Collected data entries ▸
---*---

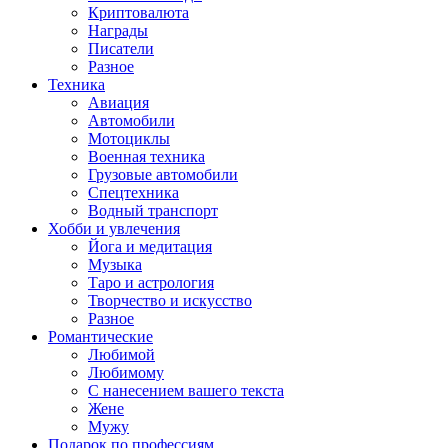
Криптовалюта
Награды
Писатели
Разное
Техника
Авиация
Автомобили
Мотоциклы
Военная техника
Грузовые автомобили
Спецтехника
Водный транспорт
Хобби и увлечения
Йога и медитация
Музыка
Таро и астрология
Творчество и искусство
Разное
Романтические
Любимой
Любимому
С нанесением вашего текста
Жене
Мужу
Подарок по профессиям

---*---

WORK TO COMPLETE ▸ Print the records word for word and exclude any picture they hold.

TASK ANSWER ▸
Криптовалюта
Награды
Писатели
Разное
Техника
Авиация
Автомобили
Мотоциклы
Военная техника
Грузовые автомобили
Спецтехника
Водный транспорт
Хобби и увлечения
Йога и медитация
Музыка
Таро и астрология
Творчество и искусство
Разное
Романтические
Любимой
Любимому
С нанесением вашего текста
Жене
Мужу
Подарок по профессиям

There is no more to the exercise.